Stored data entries
○ ○ ○ ○

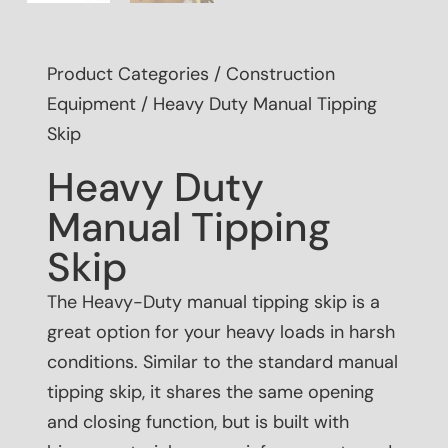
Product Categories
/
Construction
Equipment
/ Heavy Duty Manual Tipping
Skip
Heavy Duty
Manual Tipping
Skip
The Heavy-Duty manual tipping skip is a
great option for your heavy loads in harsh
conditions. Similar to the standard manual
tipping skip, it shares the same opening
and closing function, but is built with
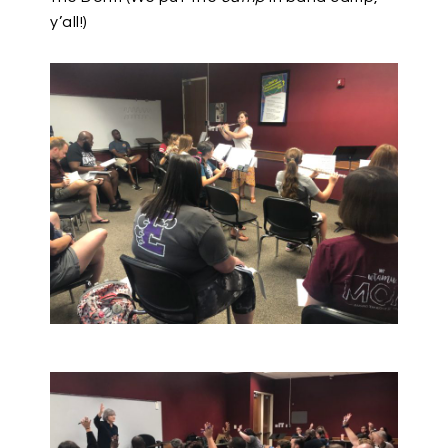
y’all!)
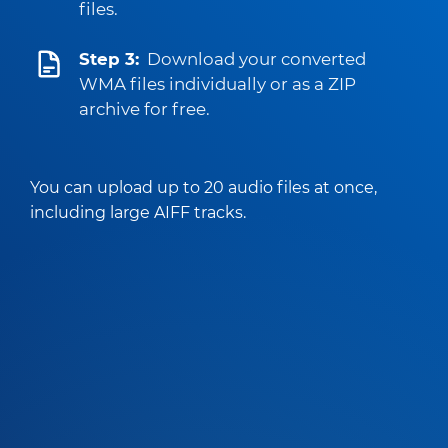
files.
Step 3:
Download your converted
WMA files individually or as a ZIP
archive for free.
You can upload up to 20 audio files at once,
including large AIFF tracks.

○ ○ ○ ○

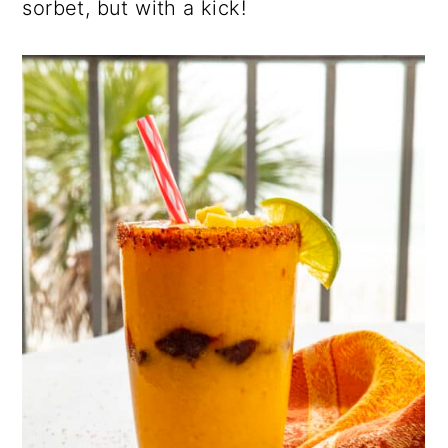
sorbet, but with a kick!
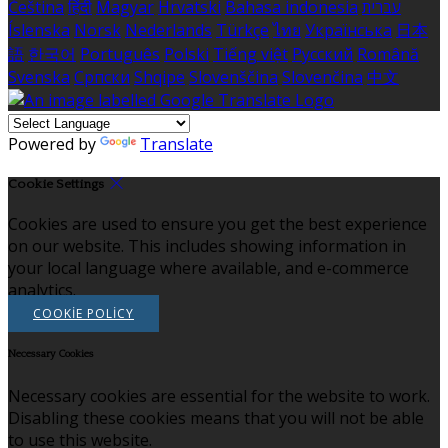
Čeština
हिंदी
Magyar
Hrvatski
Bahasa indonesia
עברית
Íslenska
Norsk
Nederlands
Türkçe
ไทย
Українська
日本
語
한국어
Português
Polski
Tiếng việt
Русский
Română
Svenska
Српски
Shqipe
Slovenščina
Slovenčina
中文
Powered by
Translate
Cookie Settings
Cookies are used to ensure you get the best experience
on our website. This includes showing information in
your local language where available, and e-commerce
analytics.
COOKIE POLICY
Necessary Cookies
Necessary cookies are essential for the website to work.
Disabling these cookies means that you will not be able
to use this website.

○ ○ ○ ○

Exact copy, pictures excluded: from the line with "Product Categories" up to and including the line with "including large AIFF tracks." in the data above.

Product Categories
/
Construction
Equipment
/ Heavy Duty Manual Tipping
Skip
Heavy Duty
Manual Tipping
Skip
The Heavy-Duty manual tipping skip is a
great option for your heavy loads in harsh
conditions. Similar to the standard manual
tipping skip, it shares the same opening
and closing function, but is built with
y’all!)
files.
Step 3:
Download your converted
WMA files individually or as a ZIP
archive for free.
You can upload up to 20 audio files at once,
including large AIFF tracks.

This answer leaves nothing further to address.